Pyometra is a form of infectious, or even sterile, discharge in the uterus. This condition is an emergency and can cause your furkid to become very ill. In cases of pyometra the usual treatment is emergency spay, which is much more risky and complicated than a routine spay. This is a hormone dependent condition and does not occur in dogs who have had their ovaries removed. I have not often seen this in younger dogs, but it is always a possibility. It does occur in dogs who have ovaries but a removed uterus as we can’t take the entire uterus out, this is called a stump pyometra.

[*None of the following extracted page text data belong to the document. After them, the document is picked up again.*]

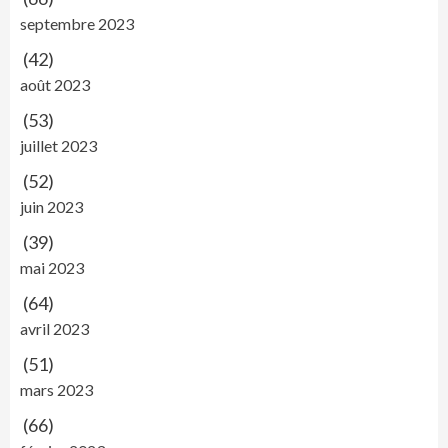
septembre 2023
(42)
août 2023
(53)
juillet 2023
(52)
juin 2023
(39)
mai 2023
(64)
avril 2023
(51)
mars 2023
(66)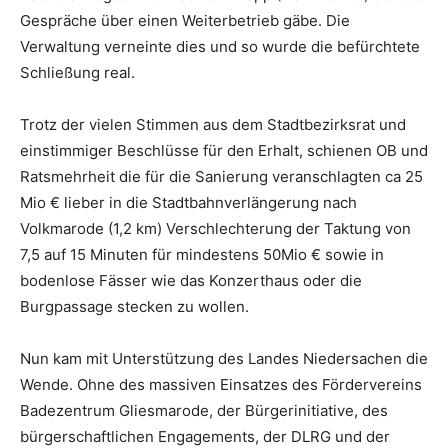
Gespräche über einen Weiterbetrieb gäbe. Die
Verwaltung verneinte dies und so wurde die befürchtete
Schließung real.
Trotz der vielen Stimmen aus dem Stadtbezirksrat und
einstimmiger Beschlüsse für den Erhalt, schienen OB und
Ratsmehrheit die für die Sanierung veranschlagten ca 25
Mio € lieber in die Stadtbahnverlängerung nach
Volkmarode (1,2 km) Verschlechterung der Taktung von
7,5 auf 15 Minuten für mindestens 50Mio € sowie in
bodenlose Fässer wie das Konzerthaus oder die
Burgpassage stecken zu wollen.
Nun kam mit Unterstützung des Landes Niedersachen die
Wende. Ohne des massiven Einsatzes des Fördervereins
Badezentrum Gliesmarode, der Bürgerinitiative, des
bürgerschaftlichen Engagements, der DLRG und der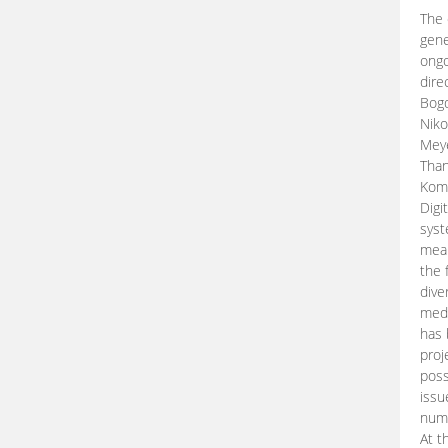
The 
gene
ongo
dire
Bogd
Niko
Meye
Than
Kom
Digi
syst
mean
the 
dive
medi
has 
proj
poss
issu
nume
At t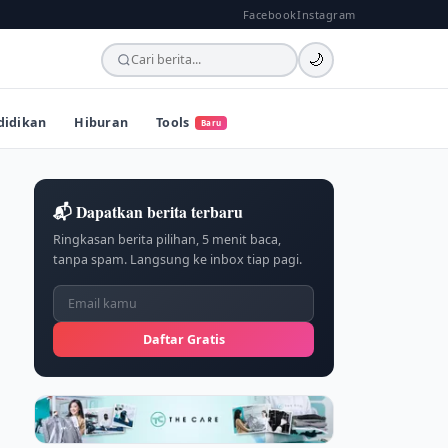
Facebook
Instagram
🌙
didikan
Hiburan
Tools
Baru
📬 Dapatkan berita terbaru
Ringkasan berita pilihan, 5 menit baca,
tanpa spam. Langsung ke inbox tiap pagi.
Daftar Gratis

If not caught early pyometra can cause a serious enough illness to result in death, and it many times progresses very rapidly.
The other major health concerns in female dogs addressed by spaying are ovarian cancer (no ovaries, no ovarian cancer) and uterine cancer. A small portion of the uterus remains after spaying, but we reduce the risk by reducing the amount of tissue and the hormones in the system.
Bottom line with all things considered, my general recommendation for a health puppy in a controlled environment is to wait to spay at least until they reach skeletal maturity (anywhere from 10 months in a small dog to 18-24 months in large to giant breed dogs), but at that point I do sometimeS recommend spaying primarily in order to prevent breast cancer and pyometra as well as preventing pregnancy.
We all have different risk tolerances, however, and I have had some clients that chose to spay before the first heat cycle in order to minimize the risk of breast cancer as much as they could, and other clients who have chosen not to spay. I don’t recommend early spaying, but not spaying can be very successful with careful health monitoring and the understanding that emergency surgery (potentially with more complications than a routine spay) would be required in the event of a pyometra, this is possible. I do recommend these clients keep a careful watch on the mammary chains for any signs of lumps, and if their dog is even a little sick we investigate for pyometra.